Understanding the business is very important for data scientists if they are willing to take the organization to the next level. Mitigating an organization's problems should be a data scientist's primary goal.
Soft skills are a relevant requirement in every job. A data scientist should be able to communicate effectively. The data findings must be aptly communicated to make better business decisions.
Statistics is one of the essential parts of data science. The analyzed data is represented in one of two forms, inferential or descriptive.
Topics like probability and linear algebra play a vital role in the study and practice of data science.
Finding a solution to complex problems is an everyday task for a data scientist. Training your brain to think logically is a skill a data scientist can acquire.
Various courses online are also a great way to upskill. For example, KnowledgeHut Data Science Bootcamp is one of the most reputed online courses to improve. Whether at a beginner, intermediate, or even an expert level, upgrading yourself is always a good idea because Data Science is the future.
Data has applications in almost every field. The Data Science future is studded with career opportunities. Future of Data Science 2030 is estimated to bring opportunities in various areas of banking, finance, insurance, entertainment, telecommunication, automobile, etc. A data scientist will help grow an organization by assisting them in making better decisions.
There are three types of Data Science careers:
These roles are closely related and sometimes overlapping.

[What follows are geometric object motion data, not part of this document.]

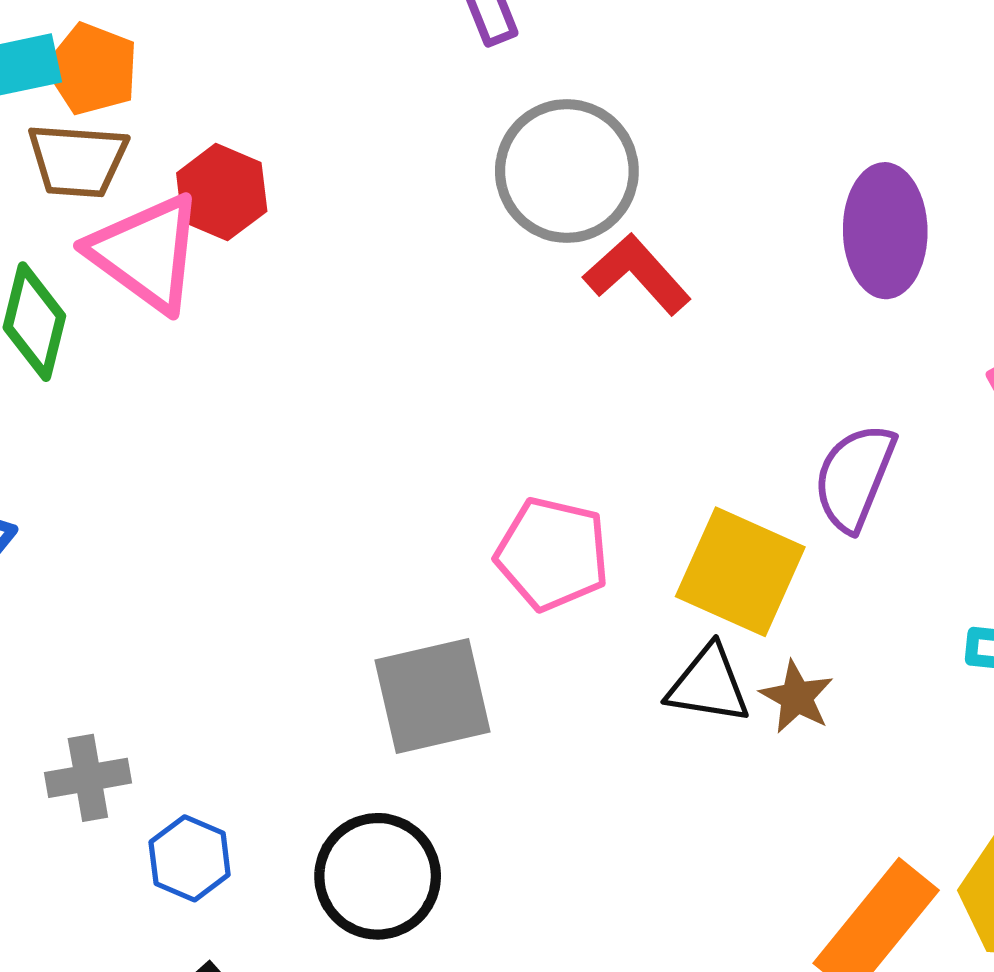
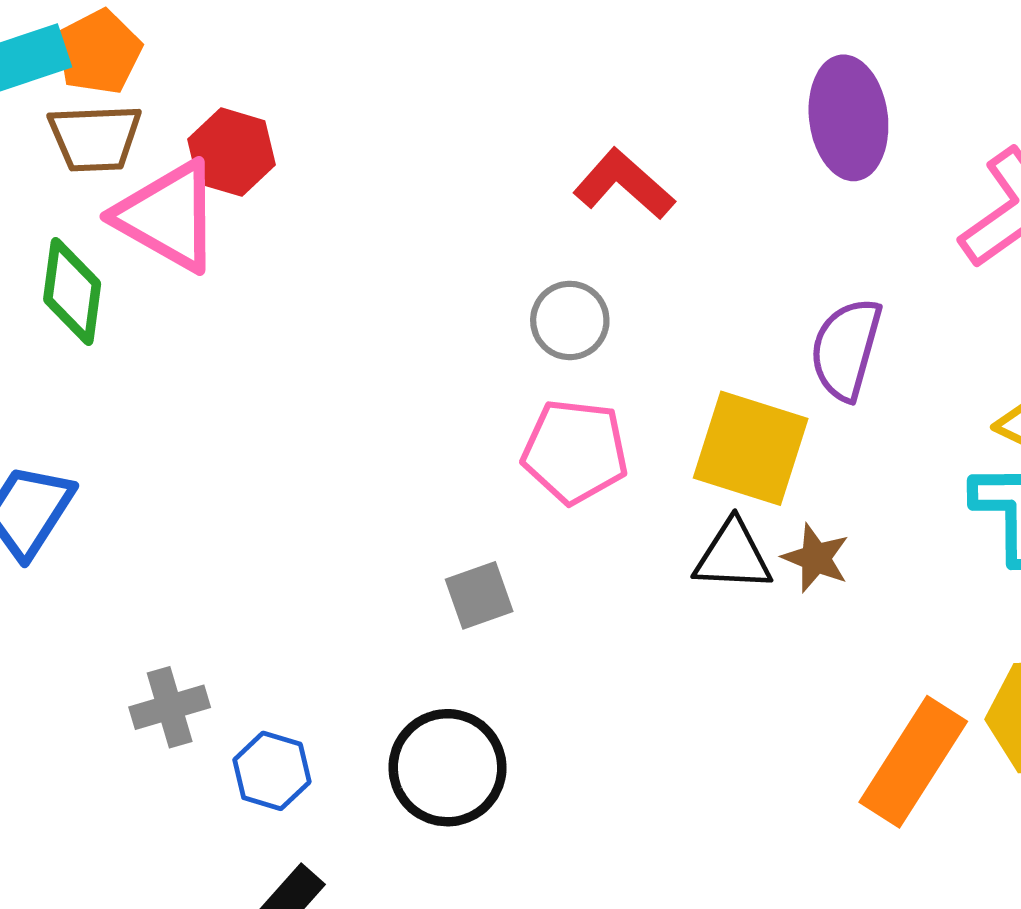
orange pentagon: (92, 69) -> (99, 52), turned 30
gray circle: (567, 171) -> (570, 320), moved, size x0.6
gray square: (432, 696) -> (479, 595), size x0.6

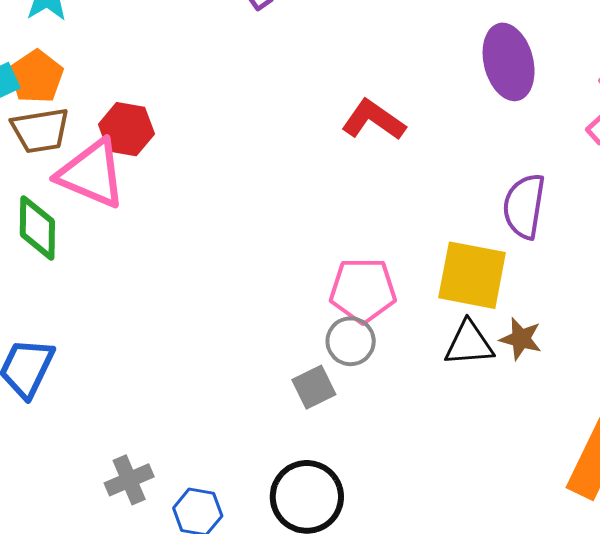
gray circle: (570, 320) -> (351, 341), moved

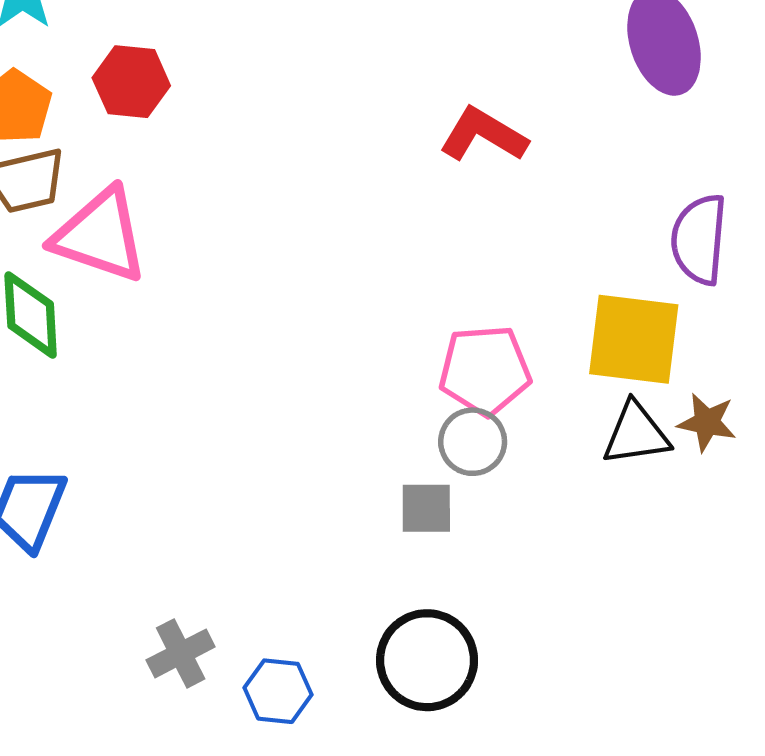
red hexagon: (126, 129) -> (131, 82), moved
gray square: (314, 387) -> (426, 508), turned 30

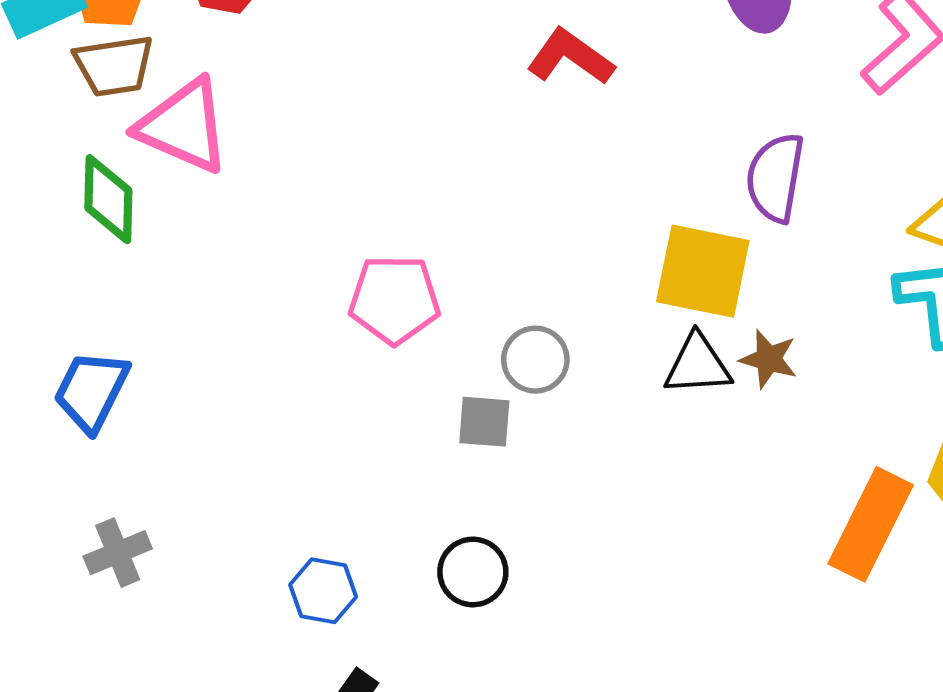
pink pentagon: (485, 370) -> (394, 300), moved
gray cross: (181, 653) -> (118, 553), moved
black circle: (427, 660) -> (473, 572), size x0.7

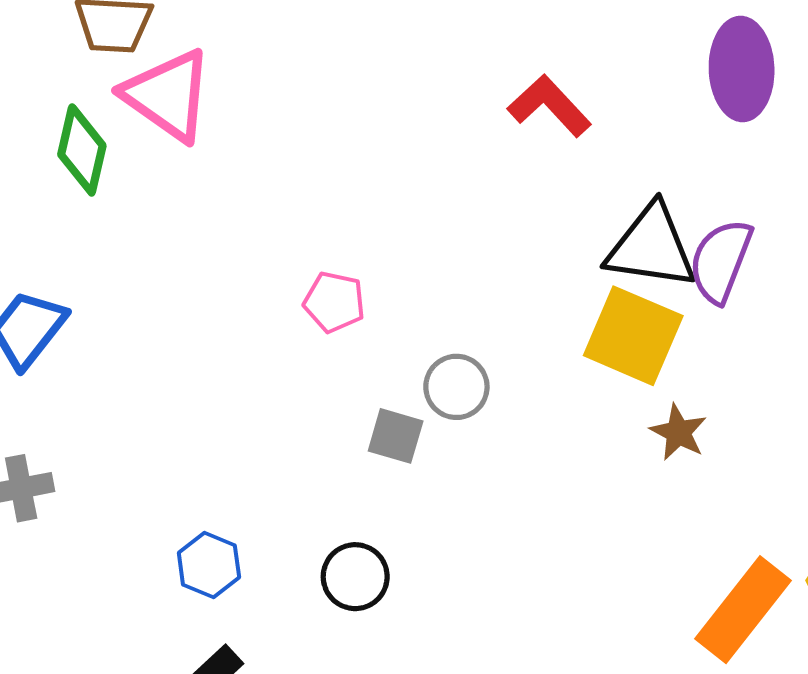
pink pentagon: (394, 300) -> (334, 302), size x0.7
black triangle: (698, 365) -> (651, 247), moved, size x1.4

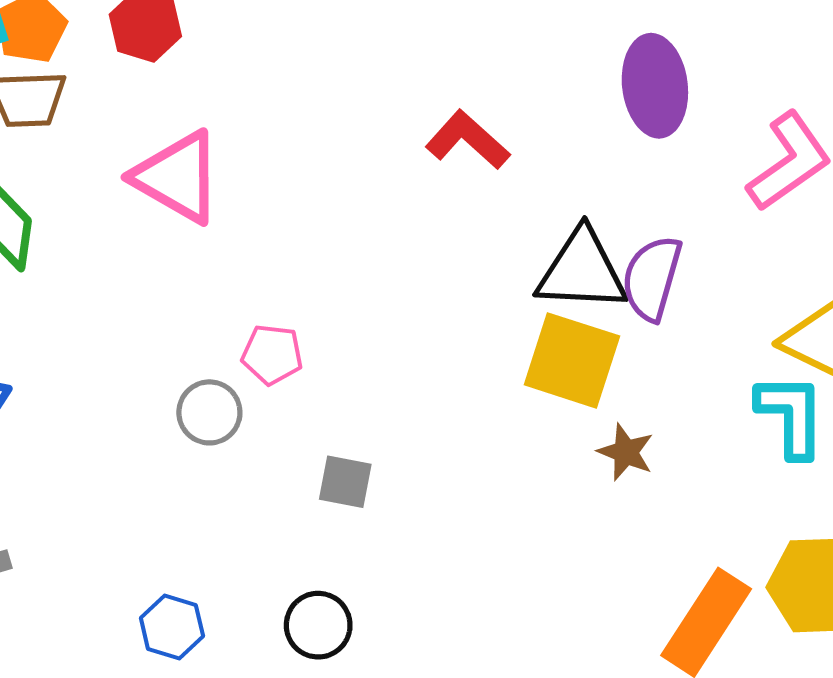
pink triangle: (168, 95) -> (178, 177), moved
gray circle: (456, 387) -> (209, 412), moved

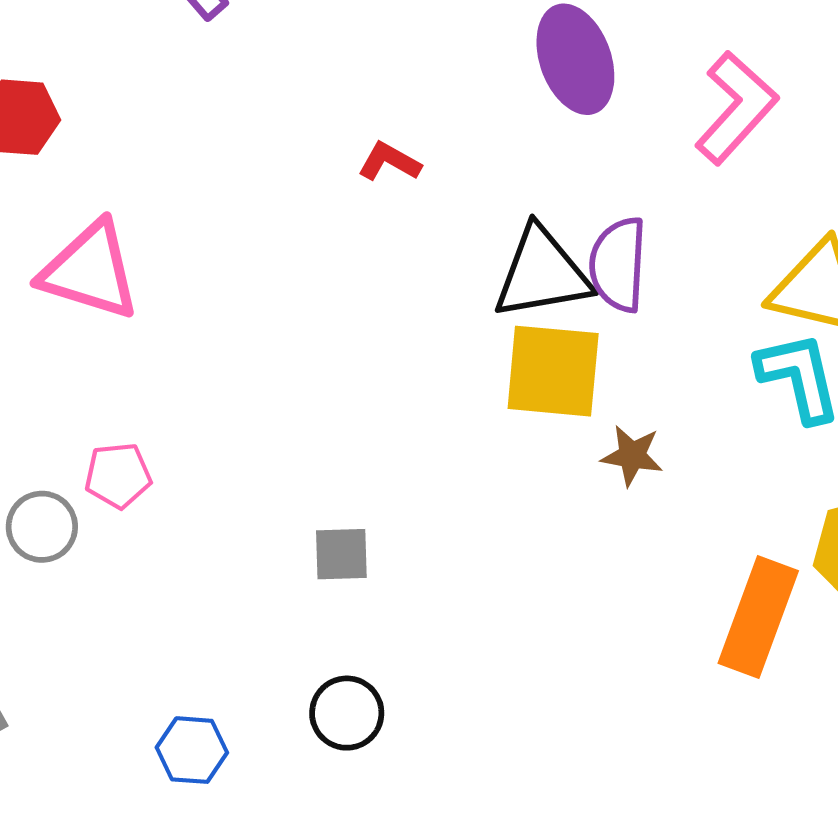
red L-shape: (468, 140) -> (389, 162), size x0.7
pink pentagon: (272, 355) -> (118, 475), moved
gray circle: (209, 412) -> (42, 527), moved

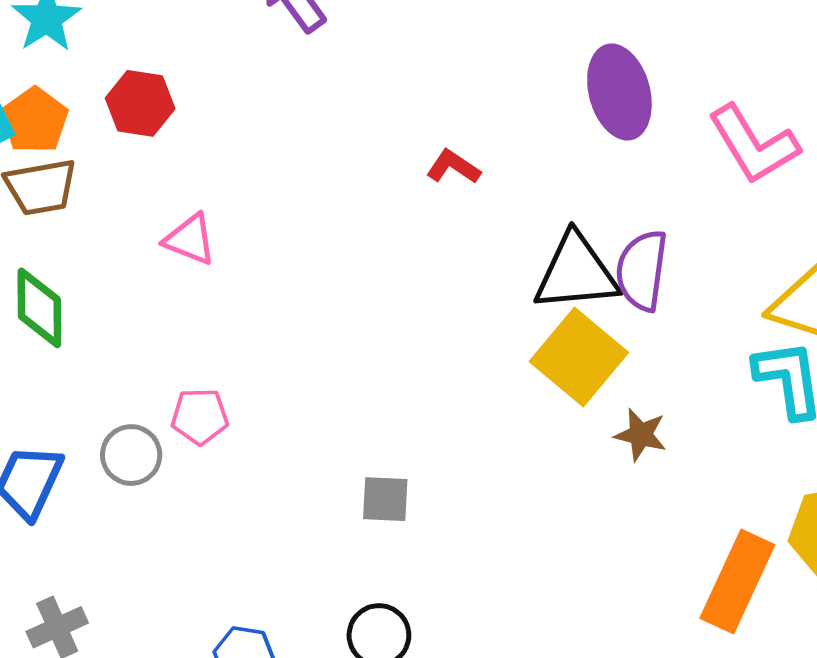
pink L-shape: (736, 108) -> (754, 145), turned 102
pink triangle: (90, 271) -> (190, 239), size x0.6
yellow square: (553, 371) -> (579, 357), turned 30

For example, a data scientist can perform the role of a Data Scientist or a Data Engineer.
This all seems like a rosy picture with the ever-growing opportunities in this field. However, the reality is that every industry is bound to be automated. There is already software that can efficiently perform the analysis.
Artificial intelligence and Machine learning are bound to take the place of human beings in this field too. So, the Data Science demand in the future be fulfilled by AI? The answer is yes and no. The data scientist will become increasingly qualified as a quantum theorist to take advantage of this highly evolving technology.
The future of Data Science jobs will look like the middleman who can communicate with computers and humans.
AI and Machine learning are just tools that a data scientist uses to deal with big data. Data Science and Machine learning go hand in hand.
Unlock your business analyst potential with ccba certification. Elevate your career and gain the skills to drive successful projects. Join us today!
The most hush-hush question about any job is the salary. When you become a data scientist and excel in your field, you can earn upwards of 100k USD.
If you are choosing a career option or are considering a change in your career, becoming a data scientist is a viable option; if you are passionate about computer languages and statistics, Data Science is the way.
Just remember always to update your knowledge and keep up with the current trends.
Yes, Data Science has applications in almost every industry, so it has endless opportunities in the near future. Data Science.
Yes, with the advent of technology, there has been an increased demand for data science.
Yes, as you gain more and more experience in this field, the salary also starts to grow.
It can be. If you enjoy working with numbers and data and solving complex problems, the stress can be reduced.
Yes, if they like working with numbers.
For the next few decades, Data Science prospects in the future are at no risk of being replaced by automation.
Yes, it would be a fun career if you enjoy playing around with numbers. If you like solving complex problems, it will be a fantastic opportunity.